Word for word, restate the lines from the one holding "We use cookies" through the end of the data below, including both endpoints and nothing more.

[Saved data entries]
★ ★ ★ ★

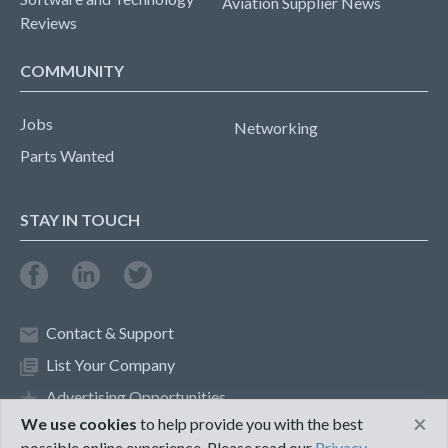
Aviation Supplier News
Reviews
COMMUNITY
Jobs
Networking
Parts Wanted
STAY IN TOUCH
Contact & Support
List Your Company
Advertising Opportunities
×
We use cookies
to help provide you with the best
possible online experience. Please read our
Privacy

★ ★ ★ ★

• Task solution:
We use cookies
to help provide you with the best
possible online experience. Please read our
Privacy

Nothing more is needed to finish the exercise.